Beholding the unsurpassable love of the Lord, she understood how our limited powers of imagination, emotion, intuition, cognition and volition often hold us back.  Without the Word of the Father, these powers subject us to a labyrinth of fears, anxieties, false judgments because they are subject, not to the truth, but to sin and disintegration.  Left to their own, the powers of our soul frustrate that peace for which our hearts truly long.  

Blessed Elisabeth also knew that Christ has the power to captivate, to hold even our own psychological powers captive.  He does not lead our psychological powers by oppression and He is never violent.  He attracts.  He fascinates.  He captivates - because in Him is the fullness of God, in Him all that is good, holy and true about humanity is revealed.  His love is that beautiful and she knew this and longed for her friends to see it too.  To see this love is to be freed from sin, to be raised up, to be capable of true praise.

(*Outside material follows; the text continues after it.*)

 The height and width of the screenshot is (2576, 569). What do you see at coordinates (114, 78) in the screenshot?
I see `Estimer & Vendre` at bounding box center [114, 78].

Techniques and methods rooted primarily in our own powers lack the freedom to achieve moral rectitude and cannot access the peace of the Father's house.  Instead, Blessed Elisabeth invites us this Advent to allow our hearts to be drawn into a greater silence and solitude.  The surpassing love of Christ is known in our weakness, poverty, and thirst.  By humbling accepting this poverty of heart, the beatitude of His presence is ours.

Our faith truly accesses God.   Instead of attempting spiritual feats of devotion, Blessed Elisabeth invites us to simply surrender to His presence breaking in all around us.  To turn our thoughts to His great love is already to lift up our hearts.  To waste time thinking on what He has done for us by humbly entering our human poverty, this is already to begin to taste eternity.

He is the light in the darkness and the darkness cannot overcome Him.  So in the inconvenience and difficult of our poverty and lack of love, He remains, waiting for us so that we, each of us, is awaited by an uncommon love.  She invites us to allow ourselves to be captivated: this Word, the Word made flesh, does not disdain humble humanity but cherishes his own birth in its frail freedom.